Apple has plans to introduce new Emojis to represent people with disabilities, according to the blog Emojipedia. The new emojis include a guide dog, hearing aid, prosthetic limbs, and people using canes and wheelchairs.
In its simplest sense, emojis are little pictures. In the wider sense they are portrayals of individual traits, a visual element that we can use and relate to in daily conversations. Emojis are the fastest-growing language worldwide, with more than 92% of the world’s online population using the ideograms, according a 2016 Report.
With aims to be more inclusive, Apple is expanding their emoji library with more diverse icons.

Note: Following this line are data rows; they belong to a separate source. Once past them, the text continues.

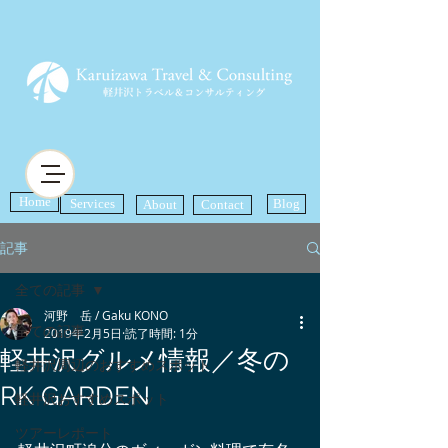
Home
Services
Blog
About
Contact
記事
全ての記事
河野 岳 / Gaku KONO
全ての記事
2019年2月5日
読了時間: 1分
軽井沢グルメ情報／冬の
軽井沢周辺のおすすめスポット
RK GARDEN
軽井沢おすすめスポット
ツアーレポート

“Apple is requesting the addition of emoji to better represent individuals with disabilities,” the company wrote in its submission to the Unicode Consortium. “Currently, emoji provide a wide range of options, but may not represent the experiences of those with disabilities.”

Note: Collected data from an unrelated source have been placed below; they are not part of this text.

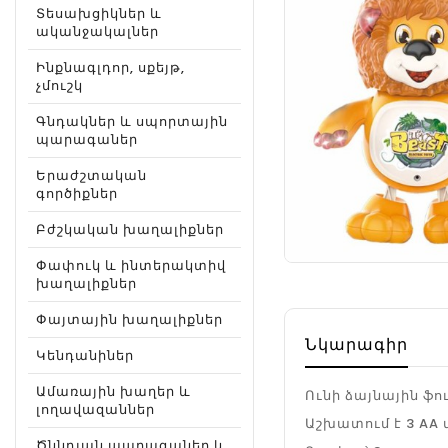
Տեսախցիկներ և
ականջակալներ
Ինքնագլդոր, սքեյթ,
չմուշկ
Գնդակներ և սպորտային
պարագաներ
Երաժշտական
գործիքներ
Բժշկական խաղալիքներ
Փափուկ և ինտերակտիվ
խաղալիքներ
Փայտային խաղալիքներ
Նկարագիր
Կենդանիներ
Ամառային խաղեր և
Ունի ձայնային ֆ
լողավազաններ
Աշխատում է 3 AA
Ծննդյան պարագաներ և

The new emojis will be evaluated at the Unicode Technical Committee next month, and if approved, due for a release during the first half of 2019, according to The Verge.
Apple worked with various disability organizations to create these characters, including the American Council of the Blind, the Cerebral Palsy Foundation and the National Association of the Deaf, according to its submission to Unicode. The ultimate goal, the company says, is to expand the list in the future to ensure the range of emojis will provide something for everyone.
Last year, Apple added a sign language emoji for the gesture for ‘I Love You’, which delighted the Deaf community.
There’s now an emoji for the #asl sign for “I Love You” and that makes me happy. 🤟🤟🏻🤟🏼🤟🏽🤟🏾🤟🏿
— Sarah (@SarahInMI) November 1, 2017
On the other hand, labeling is always a hotly contested issue. What I’m attempting to illustrate is; we all are well aware that we are far more than our disability.
When introducing ourselves, we wouldn’t say, “This is Sarah, she has one leg,” or, “can I introduce Simon, he is blind.” We aren’t defined by one individual characteristic. The disabled emojis are a step in the right direction with regards to equality, but some might question if they’re worth anything?
The companies Barbie, Playmobil, and Lego have introduced toys with disabilities, as well as Oscar-winning Films and many books published bringing hugely important issues surrounding disability and mental health into society’s spotlight.
In my opinion, anything that brings disability awareness into the public domain is a good thing and raises awareness for all!
Portraying difference as a good thing… That’s a from me!